Polymorphism represents the transient phase preceding divergence. With variant frequency within individual, within species, and between species, we obtained the F_IS and F_ST values for each site. Within the M. m. domesticus population, 779 polymorphic sites were identified. Among these, 744 sites (95.5%) exhibited an F_IS below 0.4 and rarely above 0.8 in Fig. 4B. In the comparison between M. m. domesticus and Mus spretus, 1579 variant sites were found, among which 453 sites displayed an F_ST above 0.8, indicating swift fixation of mutations during species divergence.

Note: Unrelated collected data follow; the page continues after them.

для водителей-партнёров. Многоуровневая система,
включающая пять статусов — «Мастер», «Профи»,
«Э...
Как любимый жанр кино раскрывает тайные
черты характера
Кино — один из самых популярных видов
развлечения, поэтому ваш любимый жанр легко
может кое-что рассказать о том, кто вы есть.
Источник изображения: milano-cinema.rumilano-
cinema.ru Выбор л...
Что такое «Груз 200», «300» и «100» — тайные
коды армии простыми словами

F_ST analysis between human and chimpanzee was conducted for each human individual, summarized in Table 5. We identified a range from 672 to 705 sites with F_ST values above 0.8 across individuals, depicting robust divergence sites. Considering the high mutation rate in CpG sites (Ehrlich and Wang 1981; Sved and Bird 1990) and predominantly GC content in rDNA (e.g. 58% GC in human), we further estimated the evolutionary rate at non-CpG sites during the interspecies divergence. To achieve this, mutations in CpG sites were manually removed by excluding all sites contained CpG in one species and TpG or CpA in the other; the reverse was similarly discarded. Additionally, the count of non-CpG sites within the mapping length, where site depth exceeded 10, was performed by Samtools (Danecek, et al. 2021) with the settings ‘samtools mpileup -Q 15 -q 20’. As a result, the evolutionary rate of rDNA in non-CpG sites was ascertained.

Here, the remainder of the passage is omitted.